Em razão dos riscos teóricos relacionados ao uso sistêmico dos antifibrinolíticos e a partir do reconhecimento das propriedades de barreira natural do pericárdio, impedindo a difusão livre de substâncias, têm sido publicados trabalhos avaliando a eficácia desses agentes quando utilizados por via tópica.19

Além da reduzida absorção sistêmica, potencialmente com menos efeitos adversos, outra razão para a administração tópica dos antifibrinolíticos seria a ação direta sobre o foco de aumento da atividade fibrinolítica. Sabe-se que em condições fisiológicas o pericárdio humano contém grandes quantidades de ativador tecidual do plasminogênio, o que garante a fluidez do líquido pericárdico e previne a formação de aderências. Diante disso, alguns autores têm demonstrado que, em pacientes submetidos à cirurgia cardíaca, os níveis de complexo antitrombina/trombina e produtos de degradação da fibrina estão significativamente aumentados no líquido da cavidade pericárdica em relação aos níveis sistêmicos, demonstrando a magnitude da atividade fibrinolítica local.19

Em 2009, Abrishami et al.19 publicaram um trabalho de revisão no qual foram avaliados estudos comparando a administração tópica de agente antifibrinolítico e placebo. Os antifibrinolíticos utilizados foram aprotinina e ácido tranexâmico. Nenhum estudo utilizou EACA. Entre as pesquisas comparando aprotinina e placebo houve diminuição no sangramento pelo dreno nas primeiras 24 horas em favor do grupo aprotinina, embora a necessidade de transfusão de concentrado de hemácias não tenha sido estatisticamente significante entre os dois grupos. Em relação ao uso do ácido tranexâmico versus placebo, os resultados foram semelhantes em favor do grupo TXA quanto ao conteúdo do dreno nas primeiras 24 horas e à não significância estatística persistindo quanto ao uso de concentrados de hemácias.19

O uso tópico do EACA também foi avaliado por Breda et al.20 em cirurgia de revascularização miocárdica, comparando seu uso com placebo (n=53). Os resultados mostraram redução do sangramento pelo dreno nas primeiras 24 horas e menos necessidade de transfusão de hemoderivados no grupo EACA, ambos com significância estatística. Apesar do limitado número de pacientes incluídos no estudo, os autores concluíram que o EACA tem efeito positivo em relação à diminuição do sangramento e necessidade de hemotransfusão quando utilizado por essa via.
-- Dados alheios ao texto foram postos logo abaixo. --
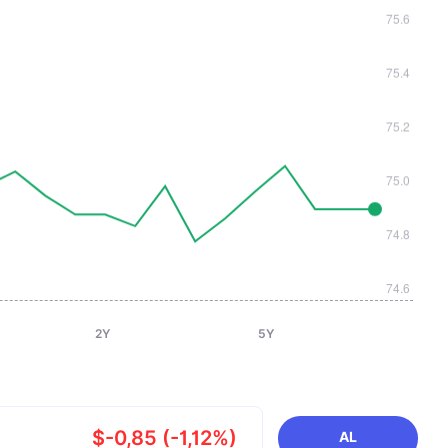
2Y
5Y
$-0,85 (-1,12%)
AL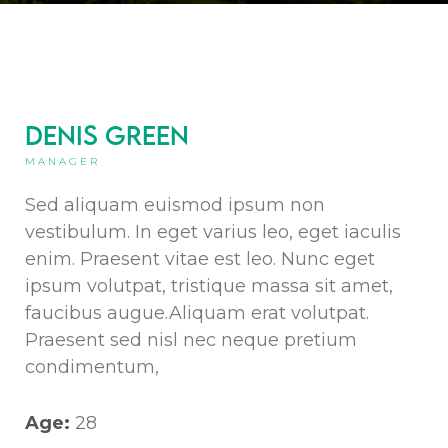
Denis Green
MANAGER
Sed aliquam euismod ipsum non
vestibulum. In eget varius leo, eget iaculis
enim. Praesent vitae est leo. Nunc eget
ipsum volutpat, tristique massa sit amet,
faucibus augue.Aliquam erat volutpat.
Praesent sed nisl nec neque pretium
condimentum,
Age:
28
Efeitos adversos sobre o pericárdio, como aumento de aderências, assim como a real eficácia desses agentes administrados por via tópica, precisam ser avaliados por pesquisas com número mais alto de pacientes antes que tal prática se torne rotina.

 

CONCLUSÃO

Embora o uso de antifibrinolíticos em cirurgia cardíaca já ocorra há vários anos, algumas questões, especialmente em relação à incidência de complicações trombóticas, ainda necessitam de melhor elucidação. A via de administração tópica recentemente hipotetizada como alternativa para a redução dos efeitos adversos decorrentes da administração sistêmica ainda necessita de melhor evidência científica antes de tornar-se rotina em cirurgia cardíaca. Alguns autores têm recomendado início da infusão de tais drogas após a heparinização plena em cirurgia de revascularização miocárdica, sob o argumento de que tal prática não altera o resultado em termos de sangramento e, potencialmente, diminuiria a incidência de complicações trombóticas. No entanto, investigações com outros tipos de cirurgias e destinados a testar o impacto sobre tais complicações são necessários.